Wiener Blut

Es ist recht schade, wie sehr sich manche Leute über den Nationalsozialismus definieren, wo doch so viele aktuelle Probleme unserer Gesellschaft ungelöst vor uns liegen, die mit der Vergangenheit reichlich wenig zu tun haben. So vermerkt der Internet-Tagebuchschreiber Helge Fahrnberger, der einmal mehr große antifaschistische Ehren erwarb, indem er als Erster über die neue Plakatserie der Wiener FPÖ bloggte, über das heftig diskutierte „Wiener Blut“-Sujet folgendes: „Es widerstrebt mir, die Nazikeule auszupacken, aber ,Wiener Blut’ und ‚Zu viel Fremdes’ erinnert halt doch sehr an den ‚Wochenspruch der NSDAP’ in der Woche vom 21. November 1938, keine zwei Wochen nach der ‚Reichskristallnacht’.“ Und dieser Spruch, falls er Ihnen nicht so wie Herrn Fahrnberger auch sofort eingefallen ist, der lautet: „Ein Volk, das sein Blut vom Juden freihält, wird ewig leben.“

Kommentar von Martin Graf

Die Ähnlichkeit zu „Mehr Mut für unser ‚Wiener Blut’ – Zu viel Fremdes tut niemandem gut.“ ist wahrlich unglaublich.

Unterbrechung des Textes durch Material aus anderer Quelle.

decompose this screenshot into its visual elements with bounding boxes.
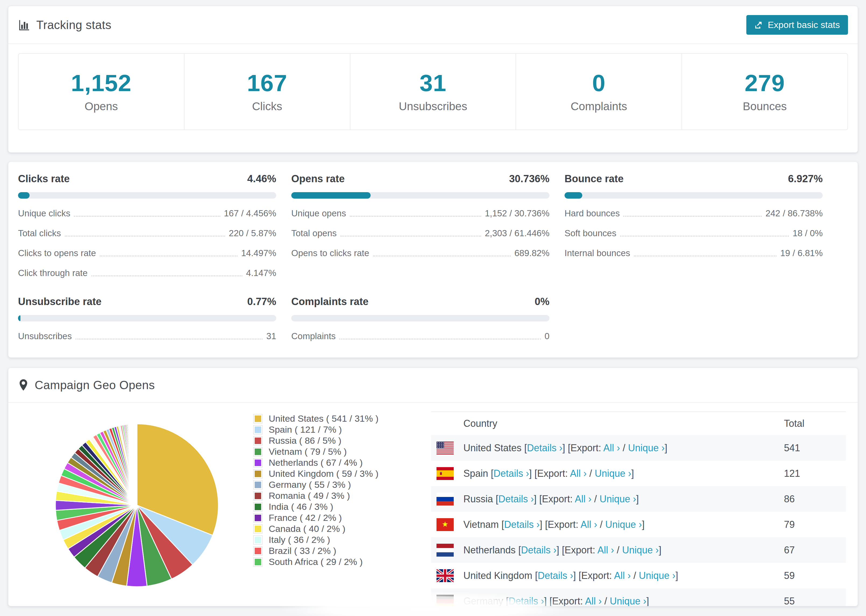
stat-cell: 1,152 Opens (19, 54, 184, 130)
country-name: Vietnam (463, 519, 501, 530)
stat-cell: 0 Complaints (516, 54, 682, 130)
rate-block: Complaints rate 0% Complaints 0 (291, 296, 550, 341)
rate-stat-row: Hard bounces 242 / 86.738% (565, 208, 823, 218)
legend-label: Canada ( 40 / 2% ) (269, 523, 345, 534)
country-name: Spain (463, 468, 491, 479)
stat-label: Clicks (184, 100, 350, 113)
stat-label: Opens (19, 100, 184, 113)
country-cell-text: Vietnam [Details ›] [Export: All › / Uni… (463, 519, 645, 530)
country-flag-icon (436, 442, 454, 454)
rate-stat-value: 242 / 86.738% (765, 208, 823, 218)
geo-opens-pie-chart[interactable] (55, 423, 219, 588)
table-row: Vietnam [Details ›] [Export: All › / Uni… (431, 512, 846, 537)
country-name: Germany (463, 596, 506, 607)
legend-color-swatch (254, 536, 262, 544)
legend-label: United Kingdom ( 59 / 3% ) (269, 468, 378, 479)
rate-stat-value: 0 (545, 331, 550, 341)
stat-value: 1,152 (19, 69, 184, 97)
rate-block: Clicks rate 4.46% Unique clicks 167 / 4.… (18, 173, 276, 278)
bracket: ] [Export: (556, 545, 597, 556)
legend-label: Brazil ( 33 / 2% ) (269, 545, 336, 556)
legend-label: India ( 46 / 3% ) (269, 501, 333, 512)
total-cell: 59 (784, 570, 846, 581)
stat-cell: 279 Bounces (682, 54, 847, 130)
rate-stat-row: Unsubscribes 31 (18, 331, 276, 341)
separator: / (614, 545, 622, 556)
dotted-leader (339, 339, 541, 339)
country-column-header: Country (431, 418, 784, 429)
details-link[interactable]: Details › (509, 596, 544, 607)
rate-stat-value: 1,152 / 30.736% (485, 208, 550, 218)
export-all-link[interactable]: All › (581, 519, 597, 530)
dotted-leader (91, 275, 242, 276)
country-name: United States (463, 442, 524, 453)
export-unique-link[interactable]: Unique › (595, 468, 631, 479)
legend-label: Russia ( 86 / 5% ) (269, 435, 341, 446)
country-name: Netherlands (463, 545, 518, 556)
stat-label: Bounces (682, 100, 847, 113)
details-link[interactable]: Details › (521, 545, 556, 556)
legend-item: India ( 46 / 3% ) (254, 501, 378, 512)
page-title: Tracking stats (36, 18, 111, 32)
export-all-link[interactable]: All › (597, 545, 614, 556)
details-link[interactable]: Details › (493, 468, 529, 479)
legend-color-swatch (254, 525, 262, 533)
rate-block: Unsubscribe rate 0.77% Unsubscribes 31 (18, 296, 276, 341)
rates-card: Clicks rate 4.46% Unique clicks 167 / 4.… (8, 162, 858, 358)
export-unique-link[interactable]: Unique › (610, 596, 646, 607)
legend-label: Netherlands ( 67 / 4% ) (269, 457, 363, 468)
export-all-link[interactable]: All › (614, 570, 631, 581)
export-all-link[interactable]: All › (585, 596, 601, 607)
rate-title: Opens rate (291, 173, 345, 185)
legend-item: Vietnam ( 79 / 5% ) (254, 446, 378, 457)
rate-value: 0.77% (247, 296, 276, 308)
details-link[interactable]: Details › (527, 442, 562, 453)
legend-item: France ( 42 / 2% ) (254, 512, 378, 523)
details-link[interactable]: Details › (504, 519, 540, 530)
country-cell-text: Germany [Details ›] [Export: All › / Uni… (463, 596, 649, 607)
export-unique-link[interactable]: Unique › (622, 545, 659, 556)
dotted-leader (620, 236, 789, 237)
total-column-header: Total (784, 418, 846, 429)
rate-value: 4.46% (247, 173, 276, 185)
legend-color-swatch (254, 481, 262, 489)
export-unique-link[interactable]: Unique › (600, 493, 636, 504)
legend-item: United States ( 541 / 31% ) (254, 413, 378, 424)
table-row: Spain [Details ›] [Export: All › / Uniqu… (431, 460, 846, 486)
stat-value: 167 (184, 69, 350, 97)
export-unique-link[interactable]: Unique › (639, 570, 675, 581)
country-cell-text: Russia [Details ›] [Export: All › / Uniq… (463, 493, 639, 505)
total-cell: 79 (784, 519, 846, 530)
country-flag-icon (436, 493, 454, 506)
details-link[interactable]: Details › (498, 493, 534, 504)
rate-stat-row: Total opens 2,303 / 61.446% (291, 228, 550, 238)
bracket: ] (646, 596, 649, 607)
bracket: [ (535, 570, 538, 581)
legend-item: Germany ( 55 / 3% ) (254, 479, 378, 490)
bracket: ] [Export: (562, 442, 603, 453)
country-flag-icon (436, 467, 454, 480)
export-all-link[interactable]: All › (603, 442, 620, 453)
rate-progress-track (18, 192, 276, 199)
stats-summary-row: 1,152 Opens 167 Clicks 31 Unsubscribes 0… (18, 53, 848, 130)
bracket: [ (518, 545, 521, 556)
rate-stat-value: 2,303 / 61.446% (485, 228, 550, 238)
rate-progress-fill (18, 315, 20, 321)
bar-chart-icon (18, 19, 30, 31)
geo-country-table: Country Total United States [Details ›] … (431, 412, 846, 606)
export-unique-link[interactable]: Unique › (605, 519, 642, 530)
details-link[interactable]: Details › (538, 570, 573, 581)
rate-stat-label: Hard bounces (565, 208, 620, 218)
total-cell: 86 (784, 493, 846, 505)
export-unique-link[interactable]: Unique › (628, 442, 664, 453)
bracket: ] (642, 519, 645, 530)
legend-item: Romania ( 49 / 3% ) (254, 490, 378, 501)
rate-stat-row: Clicks to opens rate 14.497% (18, 248, 276, 258)
table-row: Germany [Details ›] [Export: All › / Uni… (431, 588, 846, 606)
legend-color-swatch (254, 415, 262, 423)
export-all-link[interactable]: All › (570, 468, 587, 479)
legend-item: United Kingdom ( 59 / 3% ) (254, 468, 378, 479)
export-basic-stats-button[interactable]: Export basic stats (746, 15, 848, 35)
export-all-link[interactable]: All › (575, 493, 591, 504)
bracket: ] [Export: (573, 570, 614, 581)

Und die Wochensprüche der NSDAP gehören ja ohnehin zum Standard-Rezitationsreservoir jedes aufrechten Bürgers, um jederzeit den Anfängen wehren zu können, wann und wo immer es nötig ist. So viel zur gewiss sehr widerwillig ausgepackten Nazikeule des Herrn Fahrnberger, der sich immerhin die Mühe gemacht hat, sein persönliches Sprucharchiv zu durchforsten. Das sofort einsetzende Gestänkere drittklassiger Grün- und Rot-Politiker war derartig niveaulos, dass ich mich dazu eines Kommentars enthalte.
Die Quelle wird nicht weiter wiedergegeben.